Beneath Surface Similarity: Large Language Models Make Reasonable Scientific Analogies after Structure Abduction
This work addresses the challenge of assessing analogical reasoning in AI for cognitive science and AI research, but it is incremental as it builds on existing benchmarks and highlights limitations without major breakthroughs.
The paper tackles the problem of evaluating analogical reasoning in Large Language Models (LLMs) by introducing a task of analogical structure abduction, based on cognitive psychology, and finds that LLMs like ChatGPT and GPT-4 struggle with this task, indicating a need for improvement.
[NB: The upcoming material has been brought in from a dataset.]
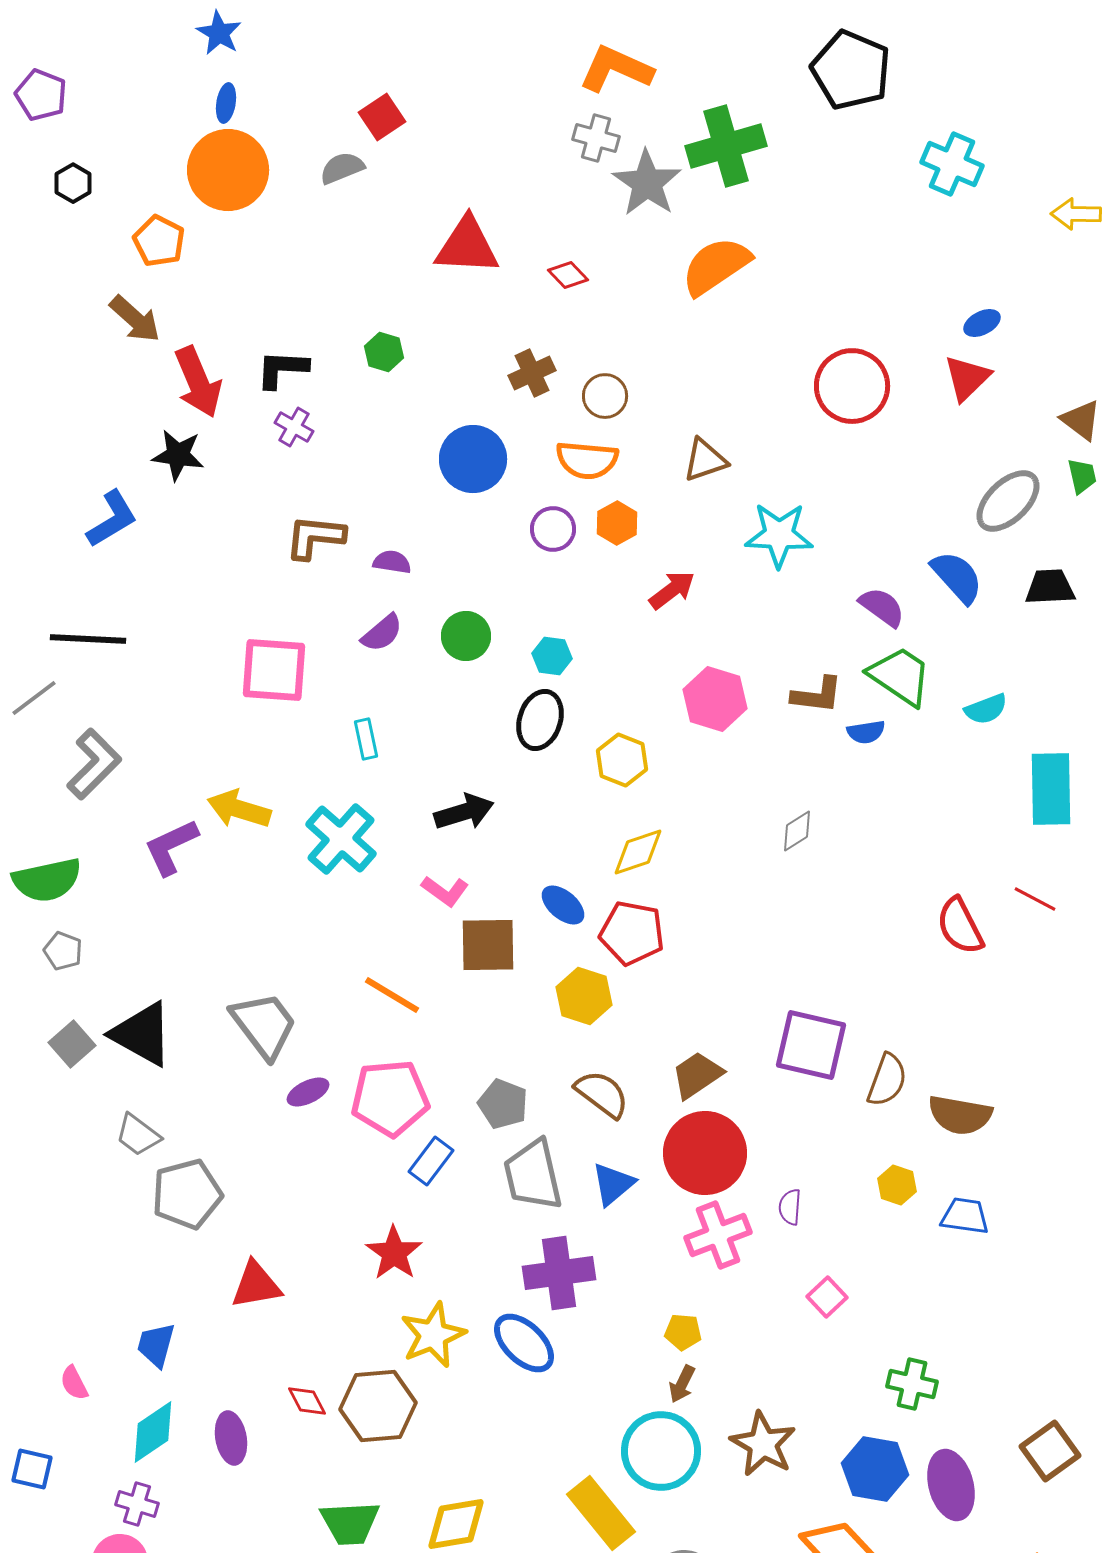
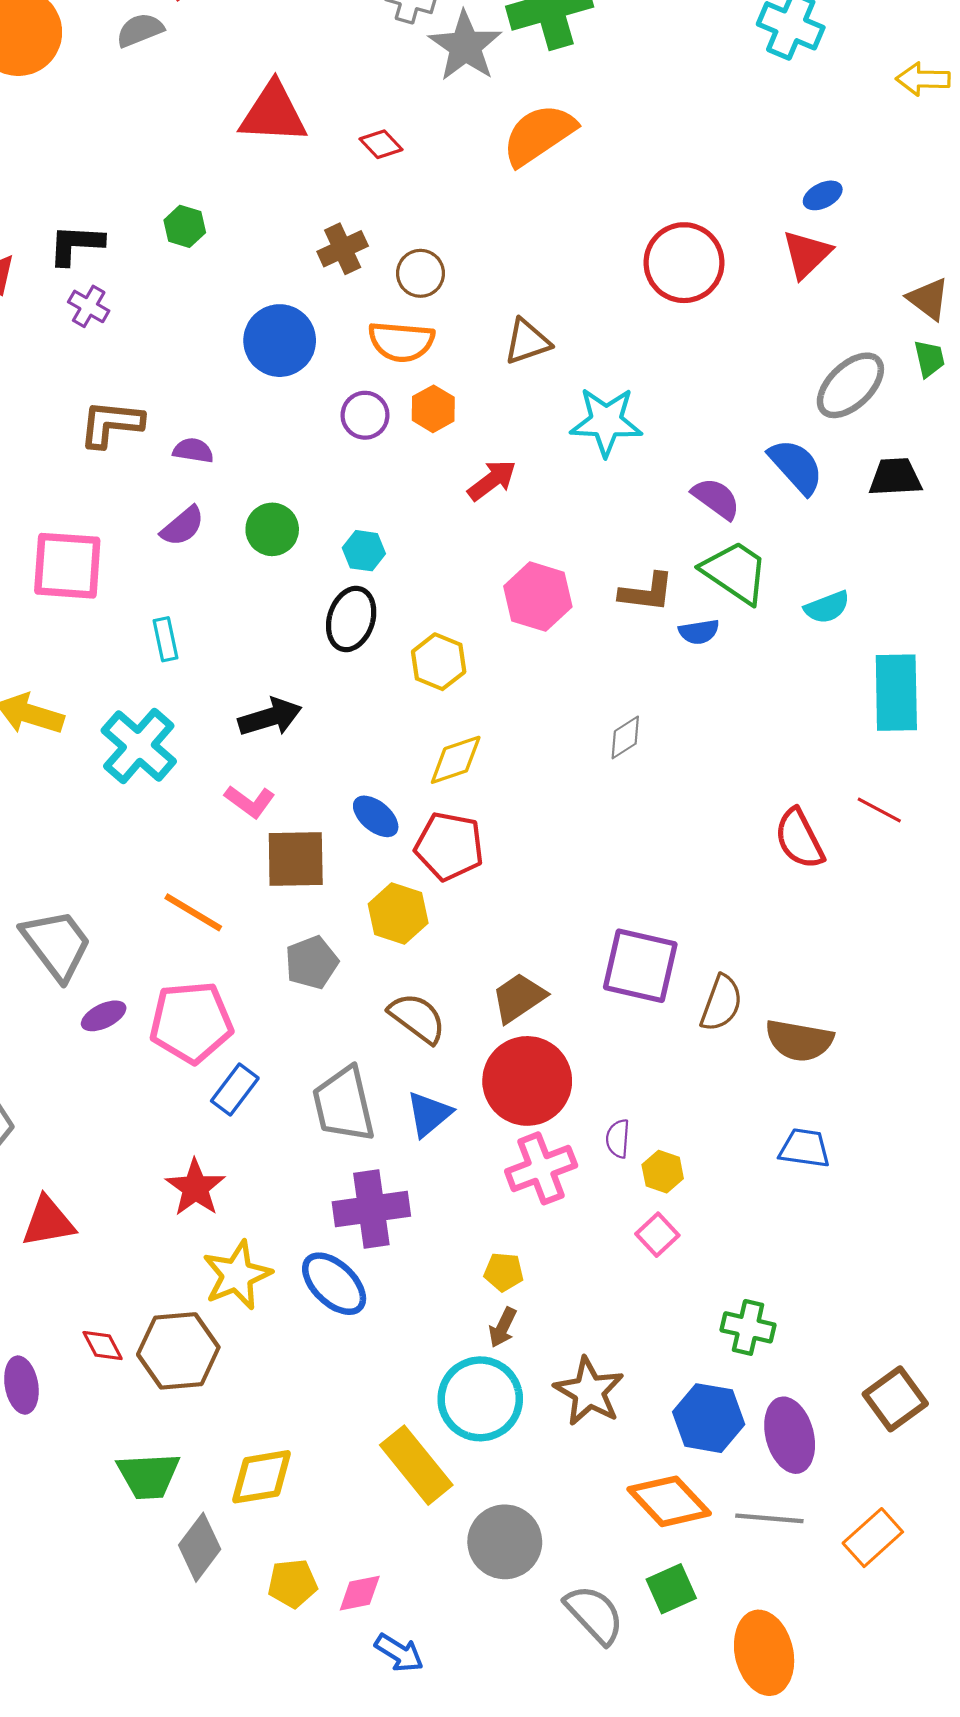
gray pentagon: (503, 1104) -> (312, 963), moved, turned 30
yellow hexagon: (897, 1185) -> (663, 1172), moved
The vital role of analogical reasoning in human cognition allows us to grasp novel concepts by linking them with familiar ones through shared relational structures. Despite the attention previous research has given to word analogies, this work suggests that Large Language Models (LLMs) often overlook the structures that underpin these analogies, raising questions about the efficacy of word analogies as a measure of analogical reasoning skills akin to human cognition. In response to this, our paper introduces a task of analogical structure abduction, grounded in cognitive psychology, designed to abduce structures that form an analogy between two systems. In support of this task, we establish a benchmark called SCAR, containing 400 scientific analogies from 13 distinct fields, tailored for evaluating analogical reasoning with structure abduction. The empirical evidence underlines the continued challenges faced by LLMs, including ChatGPT and GPT-4, in mastering this task, signifying the need for future exploration to enhance their abilities.